What the task requires:
Search the records below for the string "العملاء" and copy each line where it turns up.
==========
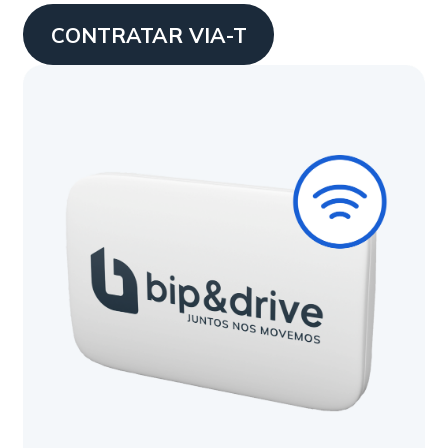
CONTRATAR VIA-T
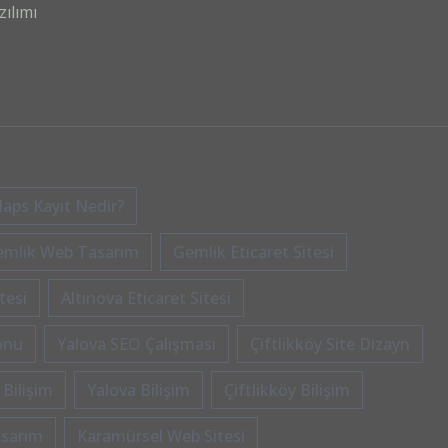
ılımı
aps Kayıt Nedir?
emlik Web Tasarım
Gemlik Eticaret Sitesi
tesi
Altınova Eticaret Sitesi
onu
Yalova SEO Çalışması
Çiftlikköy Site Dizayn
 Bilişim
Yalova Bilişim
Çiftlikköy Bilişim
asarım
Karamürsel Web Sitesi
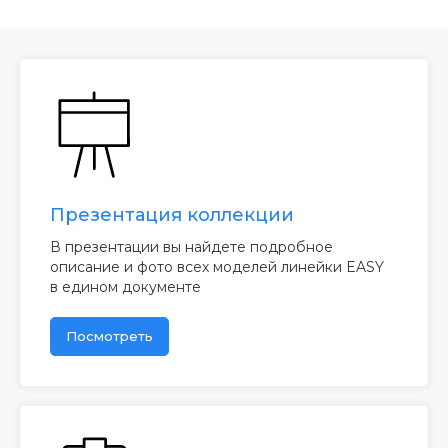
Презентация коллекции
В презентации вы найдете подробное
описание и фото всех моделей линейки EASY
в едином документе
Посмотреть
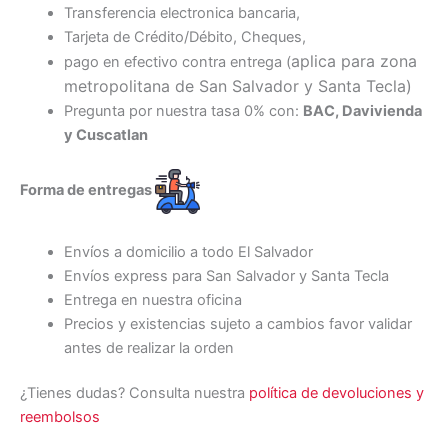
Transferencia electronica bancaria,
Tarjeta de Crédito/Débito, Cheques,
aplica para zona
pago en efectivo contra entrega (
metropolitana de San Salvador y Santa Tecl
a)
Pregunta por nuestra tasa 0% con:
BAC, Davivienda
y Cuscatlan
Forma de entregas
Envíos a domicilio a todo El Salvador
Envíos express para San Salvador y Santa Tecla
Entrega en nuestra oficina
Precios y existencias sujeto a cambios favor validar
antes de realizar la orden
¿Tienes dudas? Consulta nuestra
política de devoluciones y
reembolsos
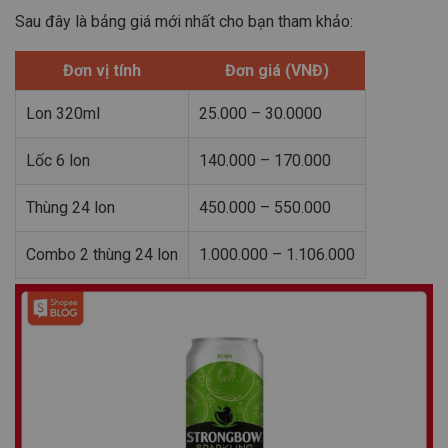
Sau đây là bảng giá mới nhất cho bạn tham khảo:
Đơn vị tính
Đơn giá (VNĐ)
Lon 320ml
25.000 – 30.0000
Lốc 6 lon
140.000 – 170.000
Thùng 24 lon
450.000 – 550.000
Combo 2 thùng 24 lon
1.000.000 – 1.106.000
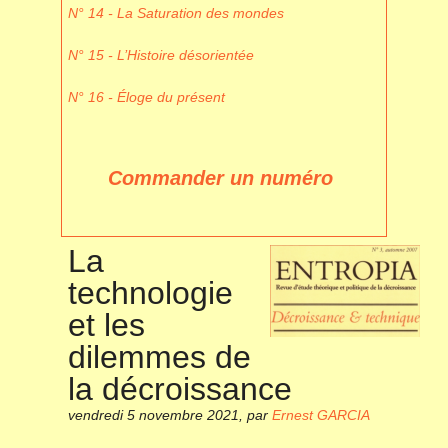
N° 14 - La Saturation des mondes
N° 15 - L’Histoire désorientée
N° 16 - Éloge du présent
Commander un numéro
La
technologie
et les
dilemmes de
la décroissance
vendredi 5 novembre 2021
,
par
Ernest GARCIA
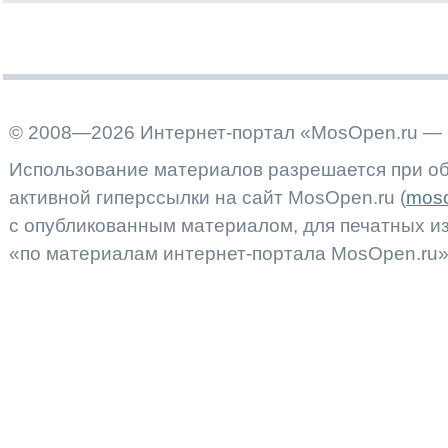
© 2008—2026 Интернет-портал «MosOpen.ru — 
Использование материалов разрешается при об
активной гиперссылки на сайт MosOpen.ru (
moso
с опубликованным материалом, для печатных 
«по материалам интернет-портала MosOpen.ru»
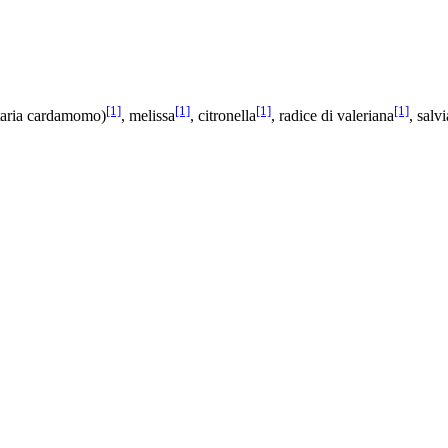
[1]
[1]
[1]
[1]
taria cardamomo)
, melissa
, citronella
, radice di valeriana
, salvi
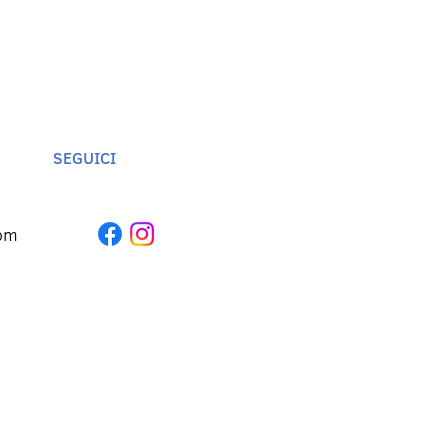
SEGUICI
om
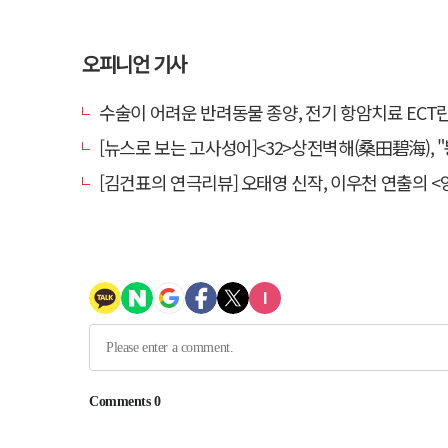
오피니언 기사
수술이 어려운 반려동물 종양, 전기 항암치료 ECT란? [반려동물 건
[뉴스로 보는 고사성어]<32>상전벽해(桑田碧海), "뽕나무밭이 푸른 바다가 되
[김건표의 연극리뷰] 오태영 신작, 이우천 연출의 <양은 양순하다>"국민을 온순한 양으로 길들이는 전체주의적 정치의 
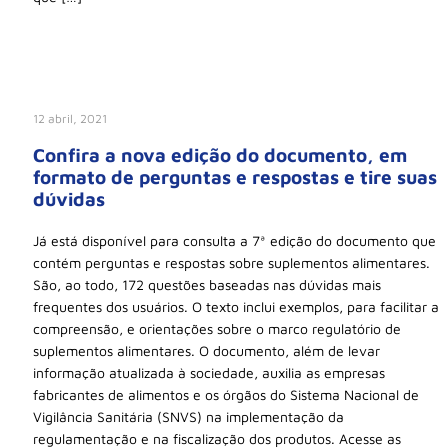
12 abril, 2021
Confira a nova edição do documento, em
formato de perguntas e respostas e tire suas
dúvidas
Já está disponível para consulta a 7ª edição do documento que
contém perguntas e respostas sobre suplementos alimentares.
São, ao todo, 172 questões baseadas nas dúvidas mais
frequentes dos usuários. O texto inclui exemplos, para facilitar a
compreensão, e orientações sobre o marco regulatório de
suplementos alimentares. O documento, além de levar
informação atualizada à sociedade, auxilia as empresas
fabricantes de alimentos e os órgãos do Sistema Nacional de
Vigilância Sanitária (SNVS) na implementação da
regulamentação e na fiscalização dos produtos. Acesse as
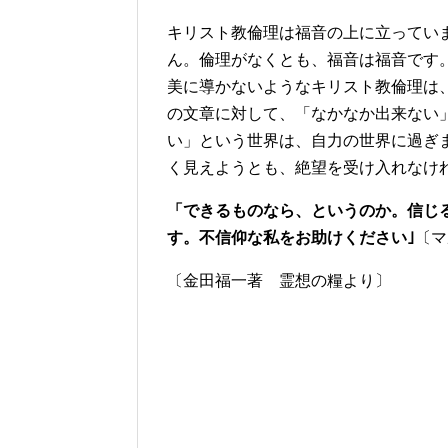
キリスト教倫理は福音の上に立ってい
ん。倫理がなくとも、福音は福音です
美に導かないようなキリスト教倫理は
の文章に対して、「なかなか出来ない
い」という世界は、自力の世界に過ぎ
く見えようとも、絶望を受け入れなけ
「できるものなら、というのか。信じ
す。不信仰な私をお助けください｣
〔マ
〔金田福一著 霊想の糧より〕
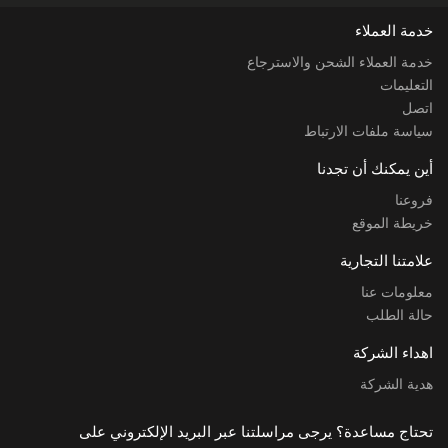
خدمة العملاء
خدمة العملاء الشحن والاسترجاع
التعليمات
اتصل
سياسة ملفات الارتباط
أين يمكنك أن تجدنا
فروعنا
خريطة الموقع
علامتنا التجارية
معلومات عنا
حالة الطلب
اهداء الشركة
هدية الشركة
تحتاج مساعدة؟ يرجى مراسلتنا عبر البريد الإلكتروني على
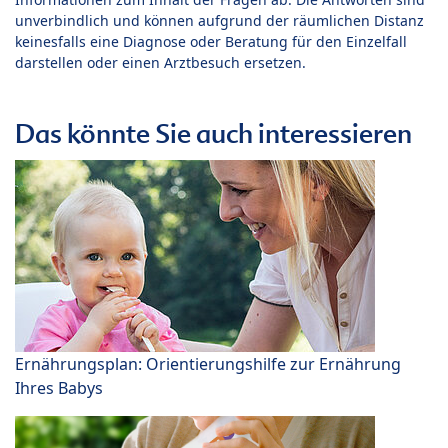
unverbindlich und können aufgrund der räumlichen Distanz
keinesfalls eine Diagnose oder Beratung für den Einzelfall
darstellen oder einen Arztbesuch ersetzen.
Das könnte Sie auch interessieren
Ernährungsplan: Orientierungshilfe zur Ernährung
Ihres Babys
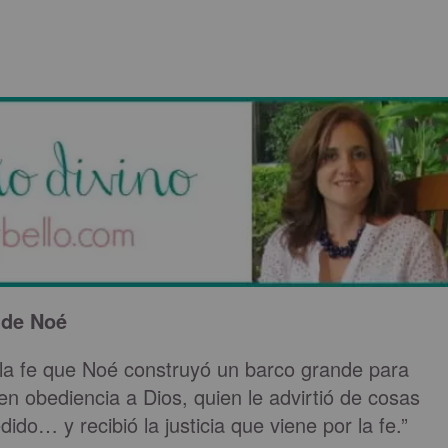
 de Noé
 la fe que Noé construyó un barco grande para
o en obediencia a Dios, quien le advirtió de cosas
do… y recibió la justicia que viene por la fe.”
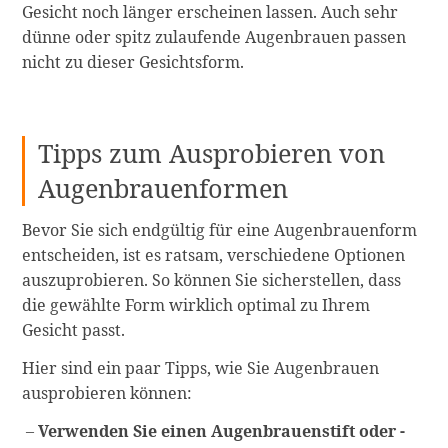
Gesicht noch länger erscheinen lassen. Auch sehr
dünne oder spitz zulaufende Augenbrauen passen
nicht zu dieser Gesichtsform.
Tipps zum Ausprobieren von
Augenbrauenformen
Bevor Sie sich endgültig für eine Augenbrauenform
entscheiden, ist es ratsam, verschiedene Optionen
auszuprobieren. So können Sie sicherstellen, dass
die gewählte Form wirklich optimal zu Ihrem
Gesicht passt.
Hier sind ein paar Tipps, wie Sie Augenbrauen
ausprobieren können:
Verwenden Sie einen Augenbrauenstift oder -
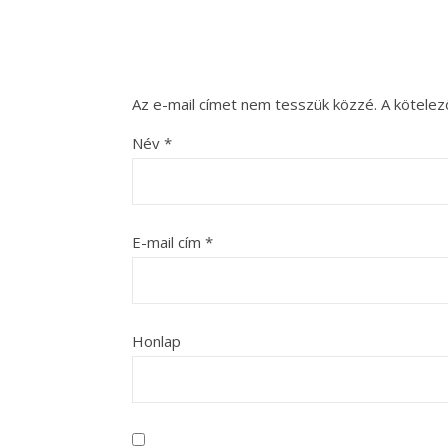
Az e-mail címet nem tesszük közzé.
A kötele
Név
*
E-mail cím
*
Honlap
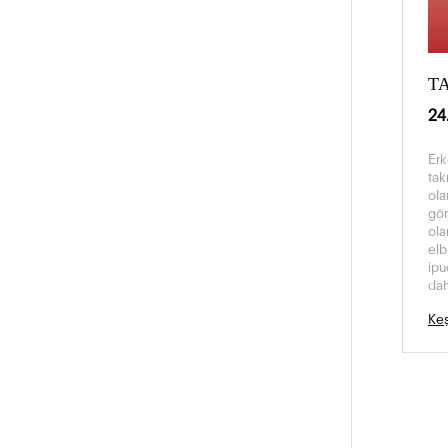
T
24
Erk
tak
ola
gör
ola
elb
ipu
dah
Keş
==========
Result of the exercise:
خدمة العملاء
خدمة العملاء الشحن والاسترجاع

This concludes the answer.